Eine Familie besteht offensichtlich aus zwei Erwachsenen und mehreren Kindern; die Erwachsenen sind äußerlich, durch Kleidung und Frisur, geschlechtlich als Mann und Frau markiert. Die Kinder ähneln in dieser Hinsicht bereits dem Vater. Die Familienmitglieder posieren offensichtlich für das Foto. Sie sind aufgereiht, nicht in Bewegung, schauen lächelnd in die Kamera. Familie bedeutet eine klare Ordnung, auch eine Hierarchie ist in den Größenverhältnissen und der Positionierung zueinander angedeutet. Eine wild durcheinandertobende Familie, etwa beim Spiel oder bei einem Ausflug, eine Familie mit unklarer, flexibler Ordnung wäre schwieriger als solche zu erkennen oder jedenfalls nicht wert, offiziell auf dem Mond menschliche Familien per se zu repräsentieren. Wäre das Foto einige Jahrzehnte älter, müsste man bei der Anschauung bedenken, dass Fotografien seltener und mit einigem Aufwand verbunden waren, sodass eine gewisse offizielle Steifheit der Ausnahmesituation des Fotografiert-Werdens geschuldet wäre, aber in den USA der 1960er und 70er Jahre waren Fotos bereits allgegenwärtig und billig, sodass wir davon ausgehen können, dass hier eine bewusste Auswahl vorliegt.

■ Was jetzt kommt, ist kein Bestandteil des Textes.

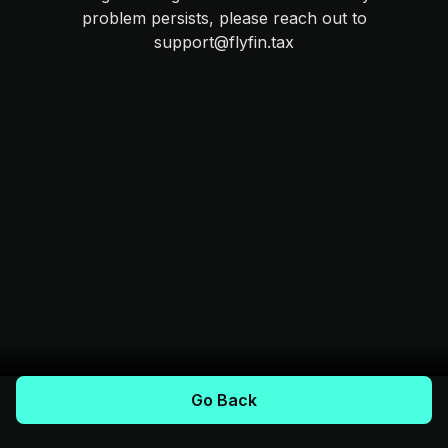
problem persists, please reach out to
support@flyfin.tax
Go Back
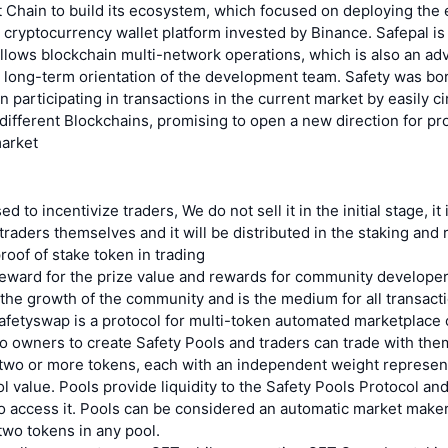
 Chain to build its ecosystem, which focused on deploying the 
 cryptocurrency wallet platform invested by Binance. Safepal is
allows blockchain multi-network operations, which is also an ad
 long-term orientation of the development team. Safety was bor
 participating in transactions in the current market by easily c
different Blockchains, promising to open a new direction for pro
market
d to incentivize traders, We do not sell it in the initial stage, it 
traders themselves and it will be distributed in the staking and r
proof of stake token in trading
reward for the prize value and rewards for community developer
he growth of the community and is the medium for all transact
fetyswap is a protocol for multi-token automated marketplace c
io owners to create Safety Pools and traders can trade with the
 two or more tokens, each with an independent weight represent
ool value. Pools provide liquidity to the Safety Pools Protocol an
to access it. Pools can be considered an automatic market make
wo tokens in any pool.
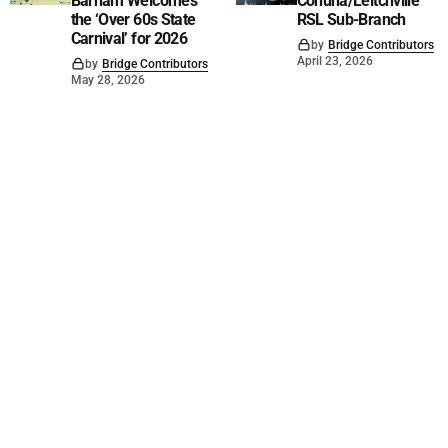
Barham Welcomes
Cohuna/Leitchville
the ‘Over 60s State
RSL Sub-Branch
Carnival’ for 2026
by
Bridge Contributors
April 23, 2026
by
Bridge Contributors
May 28, 2026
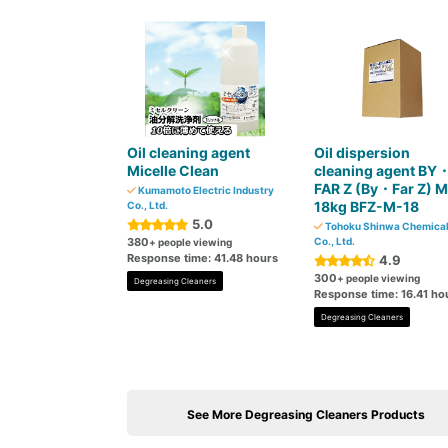
Oil cleaning agent
Oil dispersion
Micelle Clean
cleaning agent BY
FAR Z (By・Far Z) M
Kumamoto Electric Industry
18kg BFZ-M-18
Co., Ltd.
5.0
Tohoku Shinwa Chemica
380
Co., Ltd.
+ people viewing
Response time: 41.48 hours
4.9
300
+ people viewing
Degreasing Cleaners
Response time: 16.41 ho
Degreasing Cleaners
See More Degreasing Cleaners Products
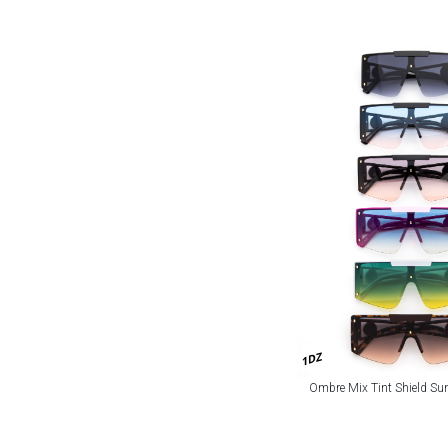
1DZ
Ombre Mix Tint Shield Su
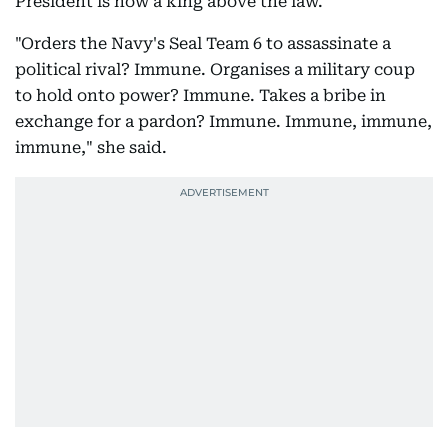
President is now a king above the law."
"Orders the Navy's Seal Team 6 to assassinate a
political rival? Immune. Organises a military coup
to hold onto power? Immune. Takes a bribe in
exchange for a pardon? Immune. Immune, immune,
immune," she said.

Das Foto auf dem Mond soll „richtig“ sein, ein anständiges Bild, auf dem die Familie archetypisch für fremde, vielleicht nichtmenschliche Augen festgehalten ist. Und der Archetyp der Familie scheint zu sein: heterosexuell, mit wenigen, leiblichen Kindern, geordnet, hierarchisch, freundlich zwar, aber nicht überbordend, gesittet eben.

Auch an diesem Bild ist zunächst einmal nichts falsch, ich finde es lediglich bemerkenswert, was hier als typische Repräsentation einer Familie herausgehoben wird, wo doch die Familienrealität auch in den USA in den 1960er/1970er Jahren durchaus komplexer war.

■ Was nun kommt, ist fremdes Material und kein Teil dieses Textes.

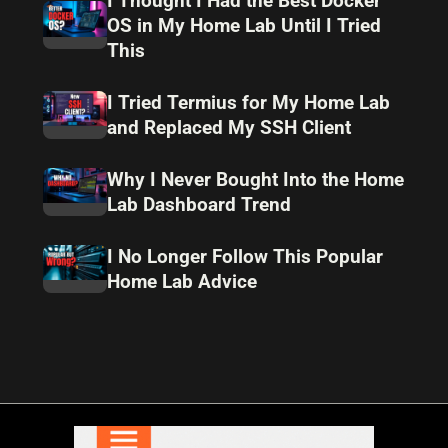
I Thought I Had the Best Docker
OS in My Home Lab Until I Tried
This
I Tried Termius for My Home Lab
and Replaced My SSH Client
Why I Never Bought Into the Home
Lab Dashboard Trend
I No Longer Follow This Popular
Home Lab Advice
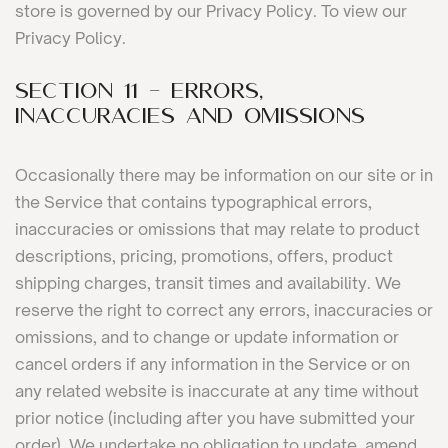
store is governed by our Privacy Policy. To view our
Privacy Policy.
SECTION 11 - ERRORS,
INACCURACIES AND OMISSIONS
Occasionally there may be information on our site or in
the Service that contains typographical errors,
inaccuracies or omissions that may relate to product
descriptions, pricing, promotions, offers, product
shipping charges, transit times and availability. We
reserve the right to correct any errors, inaccuracies or
omissions, and to change or update information or
cancel orders if any information in the Service or on
any related website is inaccurate at any time without
prior notice (including after you have submitted your
order). We undertake no obligation to update, amend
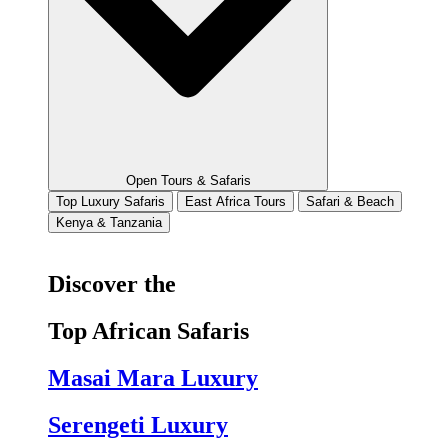
Open Tours & Safaris
Top Luxury Safaris
East Africa Tours
Safari & Beach
Kenya & Tanzania
Discover the
Top African Safaris
Masai Mara Luxury
Serengeti Luxury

Man mag einwenden, dass es eben eine private Geste sei, dass Charles Duke seiner Familie einen Liebesbeweis leisten wollte und seine Familie nun einmal zufällig so aussah. Dass ausgerechnet ein weißer, relativ wohlhabender Mann zu dieser Zeit auf den Mond geschickt wurde, der genau diese Art von Familie aufzuweisen hatte, die sich exakt auf diese Weise inszenierte, ist allerdings kein Zufall, sondern ein wenig verwunderliches Produkt der damaligen Macht- und Lebensverhältnisse. Insofern hat das Bild durchaus repräsentativen Charakter, der über Dukes Privatleben hinausgeht.